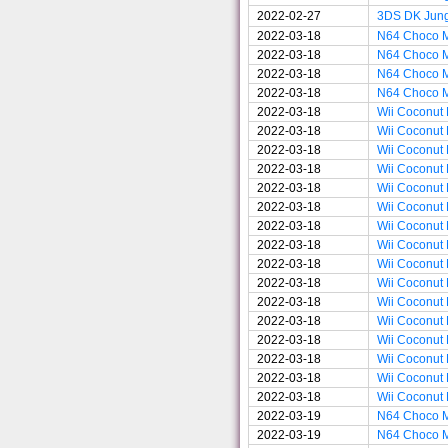
2022-02-27
3DS DK Jun
2022-03-18
N64 Choco M
2022-03-18
N64 Choco M
2022-03-18
N64 Choco M
2022-03-18
N64 Choco M
2022-03-18
Wii Coconut 
2022-03-18
Wii Coconut 
2022-03-18
Wii Coconut 
2022-03-18
Wii Coconut 
2022-03-18
Wii Coconut 
2022-03-18
Wii Coconut 
2022-03-18
Wii Coconut 
2022-03-18
Wii Coconut 
2022-03-18
Wii Coconut 
2022-03-18
Wii Coconut 
2022-03-18
Wii Coconut 
2022-03-18
Wii Coconut 
2022-03-18
Wii Coconut 
2022-03-18
Wii Coconut 
2022-03-18
Wii Coconut 
2022-03-18
Wii Coconut 
2022-03-19
N64 Choco M
2022-03-19
N64 Choco M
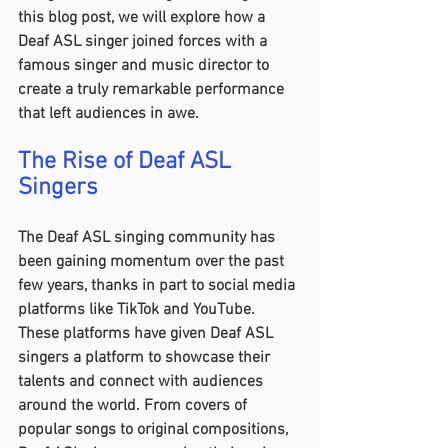
this blog post, we will explore how a 
Deaf ASL singer joined forces with a 
famous singer and music director to 
create a truly remarkable performance 
that left audiences in awe.
The Rise of Deaf ASL 
Singers 
The Deaf ASL singing community has 
been gaining momentum over the past 
few years, thanks in part to social media 
platforms like TikTok and YouTube. 
These platforms have given Deaf ASL 
singers a platform to showcase their 
talents and connect with audiences 
around the world. From covers of 
popular songs to original compositions, 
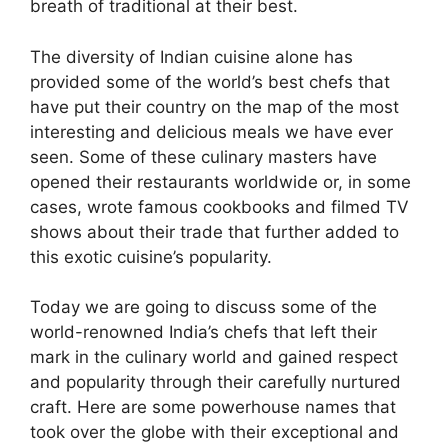
breath of traditional at their best.
The diversity of Indian cuisine alone has
provided some of the world’s best chefs that
have put their country on the map of the most
interesting and delicious meals we have ever
seen. Some of these culinary masters have
opened their restaurants worldwide or, in some
cases, wrote famous cookbooks and filmed TV
shows about their trade that further added to
this exotic cuisine’s popularity.
Today we are going to discuss some of the
world-renowned India’s chefs that left their
mark in the culinary world and gained respect
and popularity through their carefully nurtured
craft. Here are some powerhouse names that
took over the globe with their exceptional and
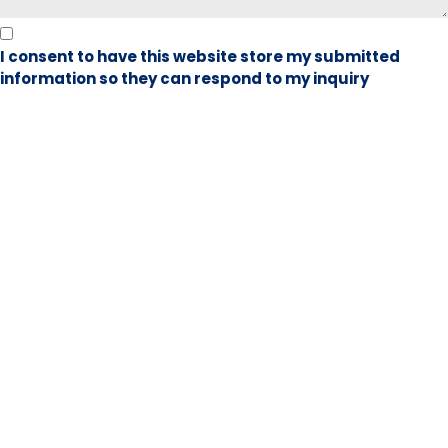
I consent to have this website store my submitted
information so they can respond to my inquiry
Book Visit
++++++++++++++++++++
> Task prompt:
Nothing but the lines from the one containing "and popularity through" through the last line of the material may appear in the answer, transcribed exactly and with no pictures.

> Solution for this problem:
and popularity through their carefully nurtured
craft. Here are some powerhouse names that
took over the globe with their exceptional and
I consent to have this website store my submitted
information so they can respond to my inquiry
Book Visit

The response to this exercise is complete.